# Seagull S6 Confusion... Help needed!



## jdn67 (Jan 12, 2009)

Hey guys, I ordered a Seagull S6 online and it got here on Friday... 

What I ordered was a Seagull S6 Coastline GT, but what the person that sent it seems to have made a mistake and either sent me a Seagull S6 Original, or Seagull S6 Original SLIM... In the inside of the guitar it says Original S6 (nothing about SLIM), but the guitar does not have a pickguard like every other S6 Original I have seen. From what I understood only the S6 slims did not have pick guards? 

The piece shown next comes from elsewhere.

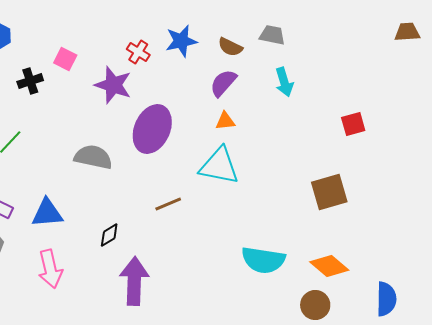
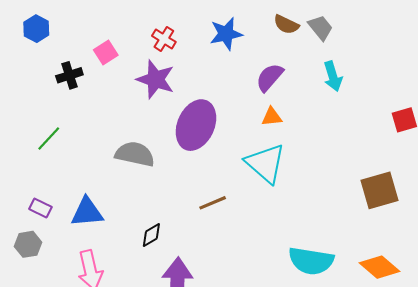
gray trapezoid: (272, 35) -> (320, 28), turned 40
brown semicircle: (230, 47) -> (286, 24), moved
red cross: (138, 52) -> (164, 39), moved
pink square: (65, 59) -> (106, 52), turned 30
cyan triangle: (219, 166) -> (265, 163), turned 30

If this was a S6 SLIM would it not say S6 SLIM in the inside instead of S6 Original? Or do they all say S6 Original inside? I kind of need to know the answer to this, because if it's the Original I will keep it and get money back anyway, but I have no interest in keeping the slim version. 

Could anyone please give me an answer?

The guitar looks identical to this - (Which is the S6 Slim), but as I said it's confusing that it just says S6 Original on the inside. The only reason I don't think it isnt the original, is that it has no pick guard.

Help?


----------



## ne1roc (Mar 4, 2006)

Mine says S6 Mahogany? I bought mine about 18 years ago so I assume its an original model? It does have the pickguard. It is an awesome sounding acoustic.

:smile:


----------



## bagpipe (Sep 19, 2006)

Did you try calling (or emailing) the company? Maybe if you supply the serial number they'll tell you exactly what it is.


----------